### DATA LISTING:
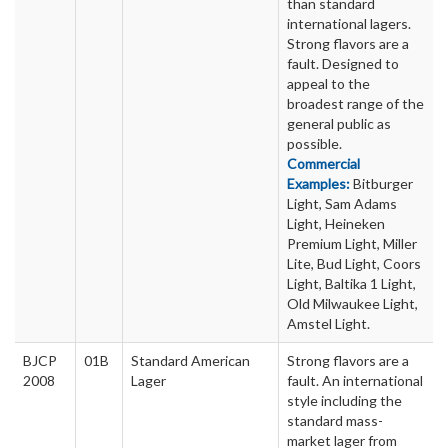
than standard
international lagers.
Strong flavors are a
fault. Designed to
appeal to the
broadest range of the
general public as
possible.
Commercial
Examples:
Bitburger
Light, Sam Adams
Light, Heineken
Premium Light, Miller
Lite, Bud Light, Coors
Light, Baltika 1 Light,
Old Milwaukee Light,
Amstel Light.
BJCP
01B
Standard American
Strong flavors are a
2008
Lager
fault. An international
style including the
standard mass-
market lager from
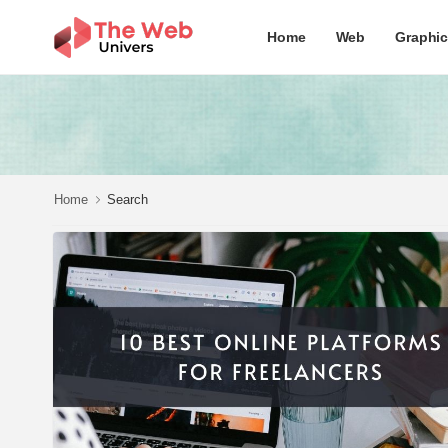
Home
Web
Graphi
Home
Search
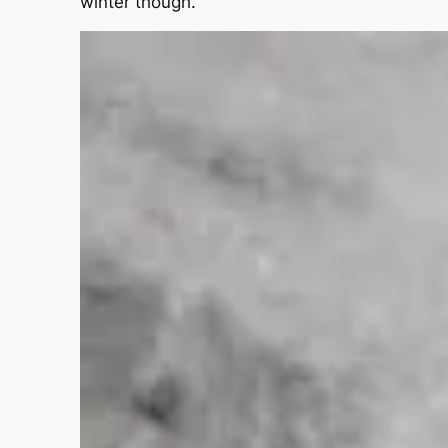
winter though.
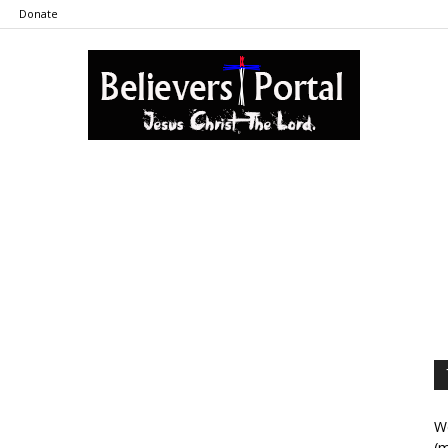
Donate
Believers
Portal
We
(m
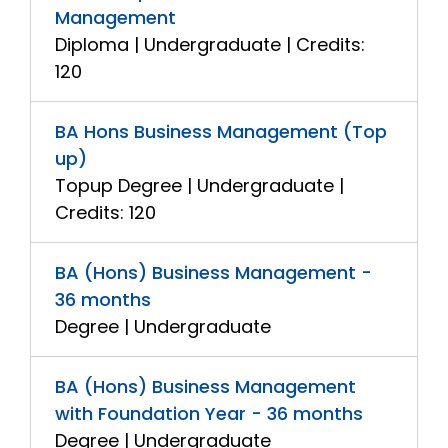
Management
Diploma | Undergraduate | Credits:
120
BA Hons Business Management (Top
up)
Topup Degree | Undergraduate |
Credits: 120
BA (Hons) Business Management -
36 months
Degree | Undergraduate
BA (Hons) Business Management
with Foundation Year - 36 months
Degree | Undergraduate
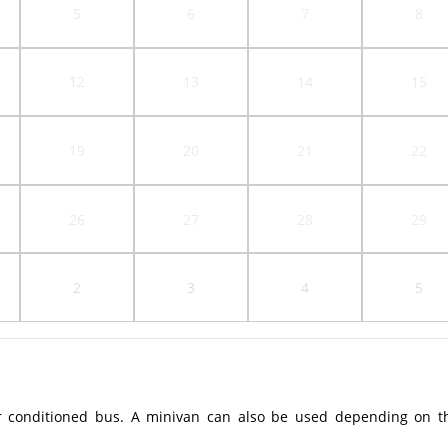
5
6
7
8
12
13
14
15
19
20
21
22
26
27
28
29
2
3
4
5
r conditioned bus. A minivan can also be used depending on t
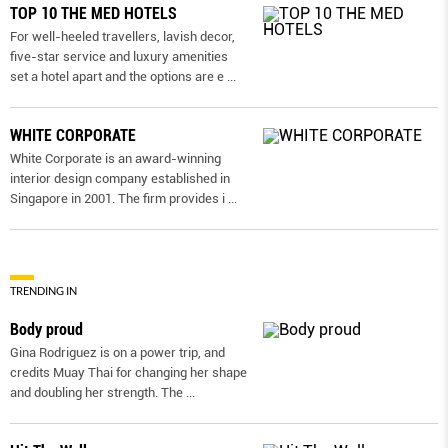
TOP 10 THE MED HOTELS
For well-heeled travellers, lavish decor,
five-star service and luxury amenities
set a hotel apart and the options are e
...
WHITE CORPORATE
White Corporate is an award-winning
interior design company established in
Singapore in 2001. The firm provides i
...
TRENDING IN
Body proud
Gina Rodriguez is on a power trip, and
credits Muay Thai for changing her shape
and doubling her strength. The
...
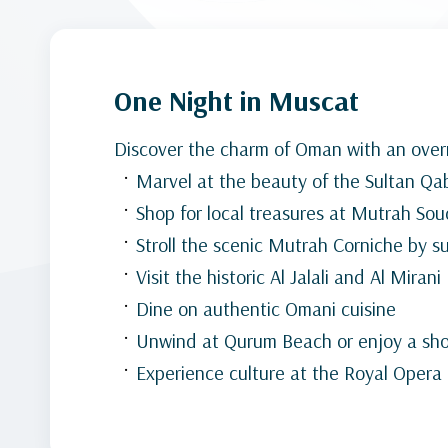
One Night in Muscat
Discover the charm of Oman with an overn
Marvel at the beauty of the Sultan 
Shop for local treasures at Mutrah Sou
Stroll the scenic Mutrah Corniche by s
Visit the historic Al Jalali and Al Mirani
Dine on authentic Omani cuisine
Unwind at Qurum Beach or enjoy a shor
Experience culture at the Royal Oper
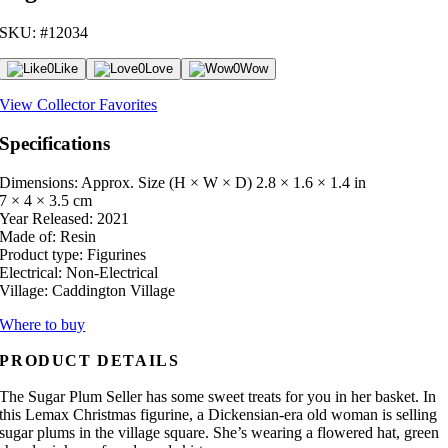
SKU: #12034
0
Like
0
Love
0
Wow
View Collector Favorites
Specifications
Dimensions: Approx. Size (H × W × D)
2.8 × 1.6 × 1.4 in
7 × 4 × 3.5 cm
Year Released:
2021
Made of:
Resin
Product type:
Figurines
Electrical:
Non-Electrical
Village:
Caddington Village
Where to buy
PRODUCT DETAILS
The Sugar Plum Seller has some sweet treats for you in her basket. In
this Lemax Christmas figurine, a Dickensian-era old woman is selling
sugar plums in the village square. She’s wearing a flowered hat, green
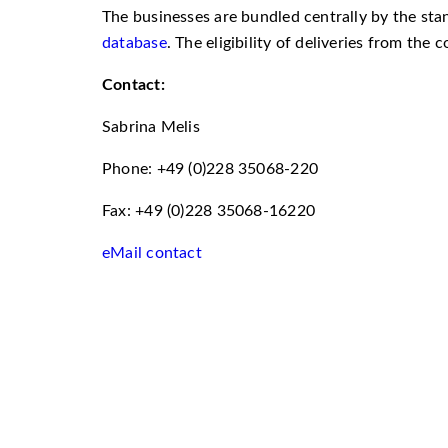
The businesses are bundled centrally by the st
database
. The eligibility of deliveries from the
Contact:
Sabrina Melis
Phone: +49 (0)228 35068-220
Fax: +49 (0)228 35068-16220
eMail contact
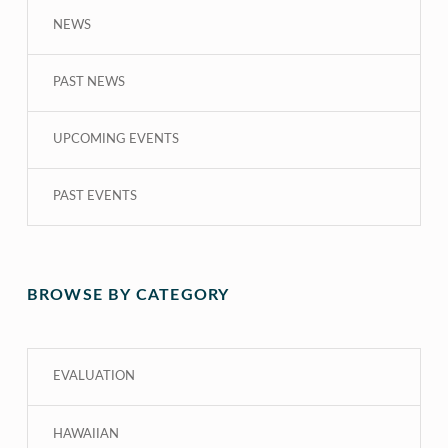
NEWS
PAST NEWS
UPCOMING EVENTS
PAST EVENTS
BROWSE BY CATEGORY
EVALUATION
HAWAIIAN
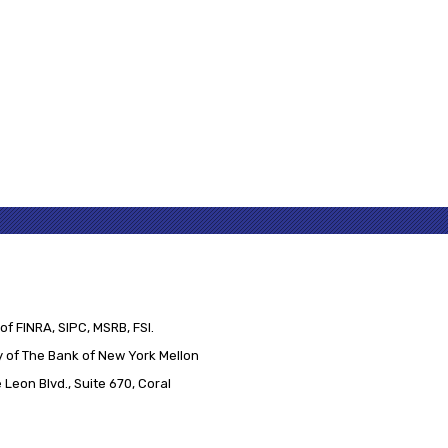
of FINRA, SIPC, MSRB, FSI.
 of The Bank of New York Mellon
Leon Blvd., Suite 670, Coral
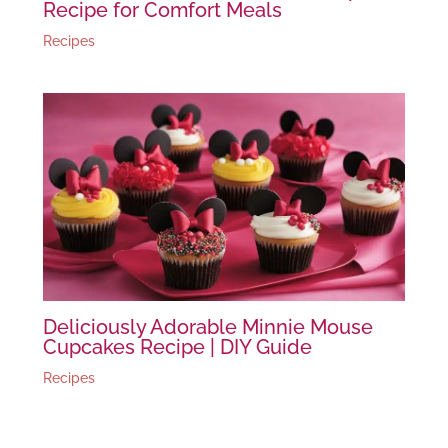
Recipe for Comfort Meals
Recipes
Deliciously Adorable Minnie Mouse
Cupcakes Recipe | DIY Guide
Recipes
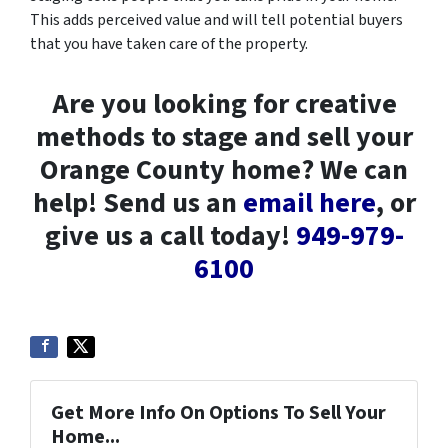
This adds perceived value and will tell potential buyers
that you have taken care of the property.
Are you looking for creative
methods to stage and sell your
Orange County home? We can
help! Send us an
email here
, or
give us a call today!
949-979-
6100
Get More Info On Options To Sell Your
Home...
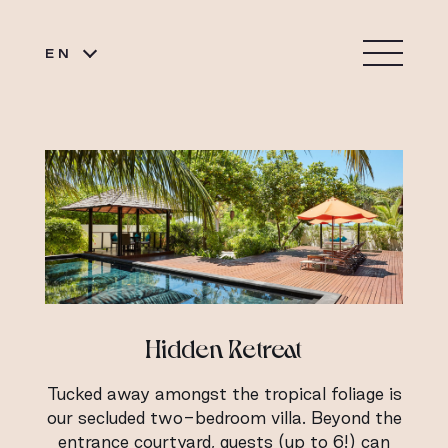
EN
Hidden Retreat
Tucked away amongst the tropical foliage is
our secluded two-bedroom villa. Beyond the
entrance courtyard, guests (up to 6!) can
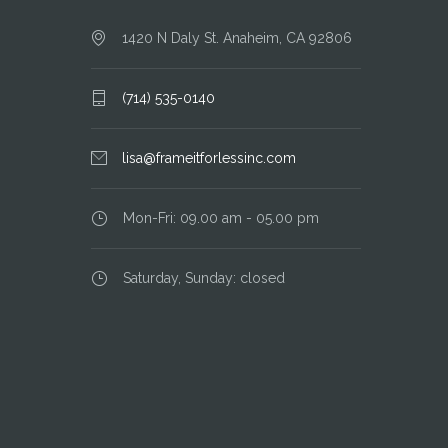
1420 N Daly St. Anaheim, CA 92806
(714) 535-0140
lisa@frameitforlessinc.com
Mon-Fri: 09.00 am - 05.00 pm
Saturday, Sunday: closed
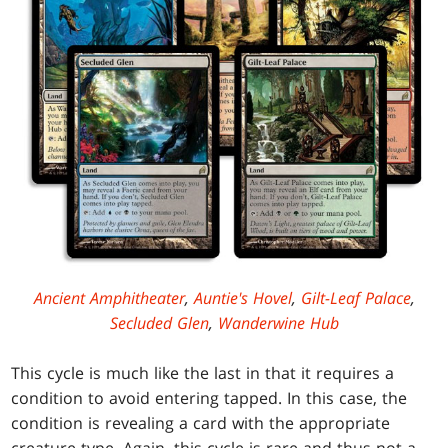
Ancient Amphitheater
,
Auntie's Hovel
,
Gilt-Leaf Palace
,
Secluded Glen
,
Wanderwine Hub
This cycle is much like the last in that it requires a
condition to avoid entering tapped. In this case, the
condition is revealing a card with the appropriate
creature type. Again, this cycle is rare and thus not a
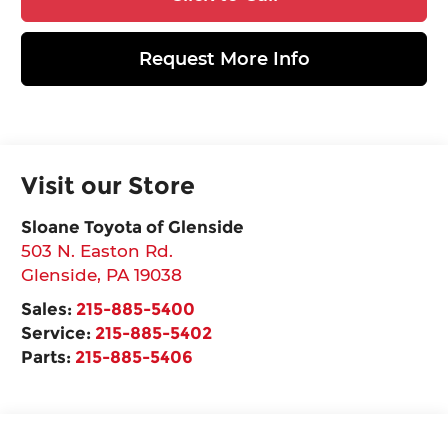
Request More Info
Visit our Store
Sloane Toyota of Glenside
503 N. Easton Rd.
Glenside
,
PA
19038
Sales:
215-885-5400
Service:
215-885-5402
Parts:
215-885-5406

### PROBLEM DETAILS:
What is wanted is an exact copy of the lines above from the one containing "Stroll the scenic Mutrah Corniche by s" through the one containing "7 × 4 × 3.5 cm", with no pictures in it.

### FINISHED TASK:
Stroll the scenic Mutrah Corniche by s
Visit the historic Al Jalali and Al Mirani
Dine on authentic Omani cuisine
Unwind at Qurum Beach or enjoy a shor
Experience culture at the Royal Oper
SKU: #12034
0
Like
0
Love
0
Wow
View Collector Favorites
Specifications
Dimensions: Approx. Size (H × W × D)
2.8 × 1.6 × 1.4 in
7 × 4 × 3.5 cm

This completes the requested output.